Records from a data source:
- - -

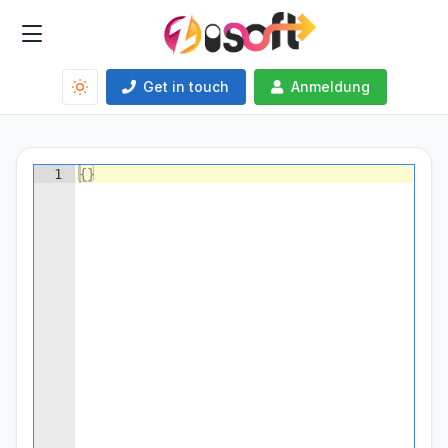
Get in touch
Anmeldung
1
{
}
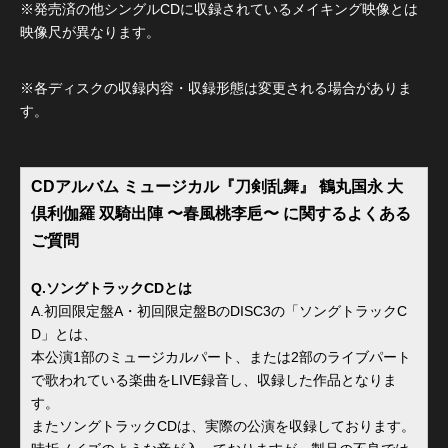
※発売済の他シングルCDに収録されているメイキング映像とは
映像尺が異なります。
※各ディスクの収録内容・収録形態は変更される場合がありま
す。
CDアルバム ミュージカル『刀剣乱舞』 鶴丸国永 大
倶利伽羅 双騎出陣 〜春風桃李巵〜 に関するよくある
ご質問
Q.ソングトラックCDとは
A.初回限定盤A・初回限定盤BのDISC3の「ソングトラックC
D」とは、
本公演1部のミュージカルパート、または2部のライブパート
で歌われている楽曲をLIVE録音し、収録した作品となりま
す。
またソングトラックCDは、実際の公演を収録しております。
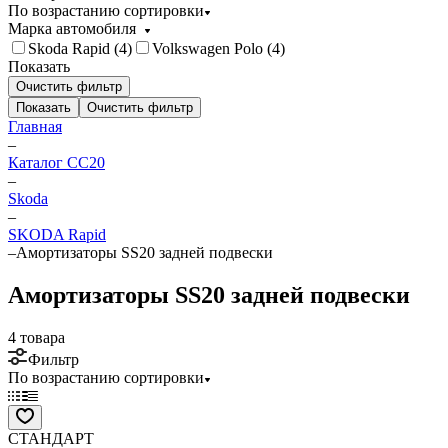
По возрастанию сортировки
Марка автомобиля
Skoda Rapid (
4
)
Volkswagen Polo (
4
)
Показать
Очистить фильтр
Показать
Очистить фильтр
Главная
–
Каталог CC20
–
Skoda
–
SKODA Rapid
–
Амортизаторы SS20 задней подвески
Амортизаторы SS20 задней подвески
4 товара
Фильтр
По возрастанию сортировки
СТАНДАРТ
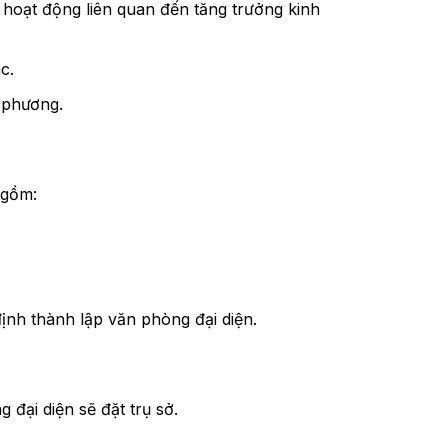
 hoạt động liên quan đến tăng trưởng kinh
c.
a phương.
 gồm:
ịnh thành lập văn phòng đại diện.
đại diện sẽ đặt trụ sở.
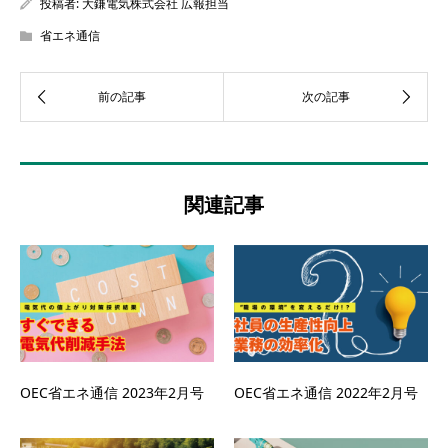
投稿者:
大鎌電気株式会社 広報担当
省エネ通信
関連記事
OEC省エネ通信 2023年2月号
OEC省エネ通信 2022年2月号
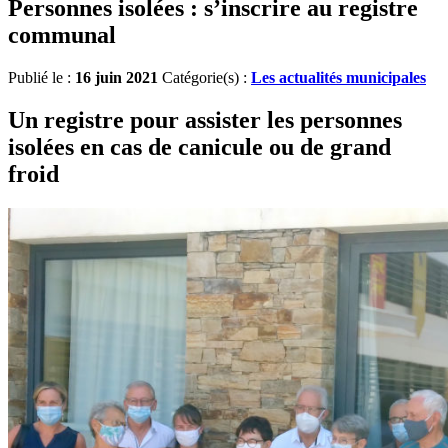
Personnes isolées : s’inscrire au registre
communal
Publié le :
16 juin 2021
Catégorie(s) :
Les actualités municipales
Un registre pour assister les personnes
isolées
en cas de canicule ou de grand
froid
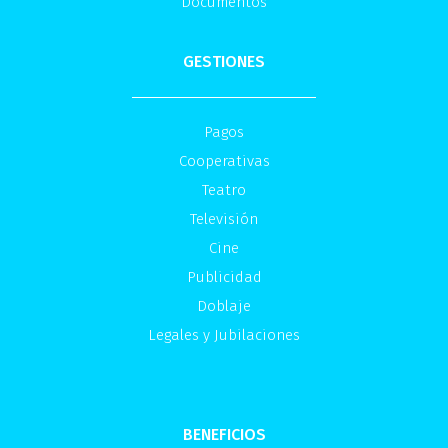
Documentos
GESTIONES
Pagos
Cooperativas
Teatro
Televisión
Cine
Publicidad
Doblaje
Legales y Jubilaciones
BENEFICIOS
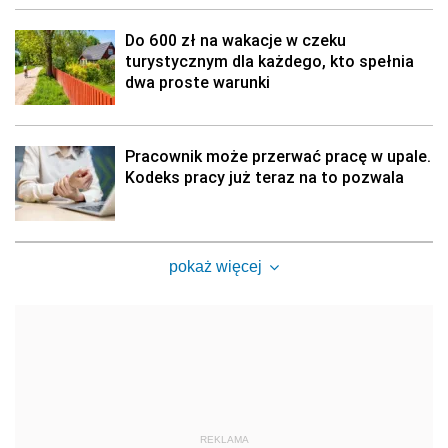
Do 600 zł na wakacje w czeku
turystycznym dla każdego, kto spełnia
dwa proste warunki
Pracownik może przerwać pracę w upale.
Kodeks pracy już teraz na to pozwala
pokaż więcej
REKLAMA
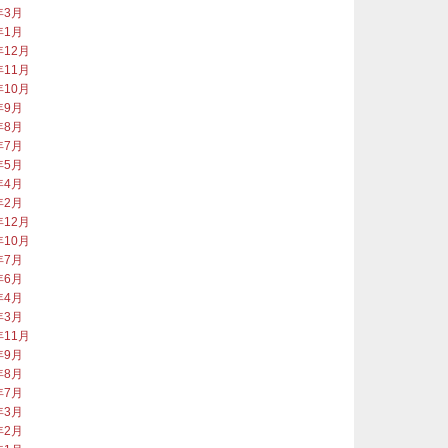
年3月
年1月
年12月
年11月
年10月
年9月
年8月
年7月
年5月
年4月
年2月
年12月
年10月
年7月
年6月
年4月
年3月
年11月
年9月
年8月
年7月
年3月
年2月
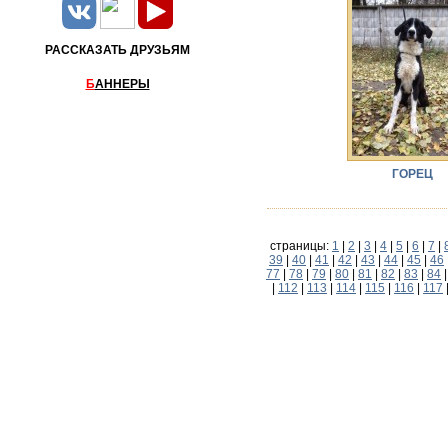
РАССКАЗАТЬ ДРУЗЬЯМ
Б
АННЕРЫ
ГОРЕЦ
страницы:
1
|
2
|
3
|
4
|
5
|
6
|
7
|
39
|
40
|
41
|
42
|
43
|
44
|
45
|
46
77
|
78
|
79
|
80
|
81
|
82
|
83
|
84
|
112
|
113
|
114
|
115
|
116
|
117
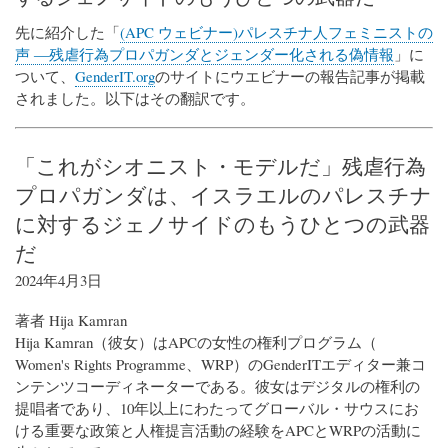
先に紹介した「
(APC ウェビナー)パレスチナ人フェミニストの
声 ―残虐行為プロパガンダとジェンダー化される偽情報
」に
ついて、
GenderIT.org
のサイトにウエビナーの報告記事が掲載
されました。以下はその翻訳です。
「これがシオニスト・モデルだ」残虐行為
プロパガンダは、イスラエルのパレスチナ
に対するジェノサイドのもうひとつの武器
だ
2024年4月3日
著者 Hija Kamran
Hija Kamran（彼女）はAPCの女性の権利プログラム（
Women's Rights Programme、WRP）のGenderITエディター兼コ
ンテンツコーディネーターである。彼女はデジタルの権利の
提唱者であり、10年以上にわたってグローバル・サウスにお
ける重要な政策と人権提言活動の経験をAPCとWRPの活動に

- - -

### What to produce
All lines from the one containing "16 juin 2021" through the final line of the records are to be retyped exactly; no other lines and no pictures are to be included.

### Solution to the exercise
16 juin 2021
Catégorie(s) :
Les actualités municipales
Un registre pour assister les personnes
isolées
en cas de canicule ou de grand
froid
Documentos
GESTIONES
Pagos
Cooperativas
Teatro
Televisión
Cine
Publicidad
Doblaje
Legales y Jubilaciones
BENEFICIOS
Do 600 zł na wakacje w czeku
turystycznym dla każdego, kto spełnia
dwa proste warunki
Pracownik może przerwać pracę w upale.
Kodeks pracy już teraz na to pozwala
pokaż więcej
REKLAMA
年3月
年1月
年12月
年11月
年10月
年9月
年8月
年7月
年5月
年4月
年2月
年12月
年10月
年7月
年6月
年4月
年3月
年11月
年9月
年8月
年7月
年3月
年2月
РАССКАЗАТЬ ДРУЗЬЯМ
Б
АННЕРЫ
ГОРЕЦ
страницы:
1
|
2
|
3
|
4
|
5
|
6
|
7
|
39
|
40
|
41
|
42
|
43
|
44
|
45
|
46
77
|
78
|
79
|
80
|
81
|
82
|
83
|
84
|
112
|
113
|
114
|
115
|
116
|
117
先に紹介した「
(APC ウェビナー)パレスチナ人フェミニストの
声 ―残虐行為プロパガンダとジェンダー化される偽情報
」に
ついて、
GenderIT.org
のサイトにウエビナーの報告記事が掲載
されました。以下はその翻訳です。
「これがシオニスト・モデルだ」残虐行為
プロパガンダは、イスラエルのパレスチナ
に対するジェノサイドのもうひとつの武器
だ
2024年4月3日
著者 Hija Kamran
Hija Kamran（彼女）はAPCの女性の権利プログラム（
Women's Rights Programme、WRP）のGenderITエディター兼コ
ンテンツコーディネーターである。彼女はデジタルの権利の
提唱者であり、10年以上にわたってグローバル・サウスにお
ける重要な政策と人権提言活動の経験をAPCとWRPの活動に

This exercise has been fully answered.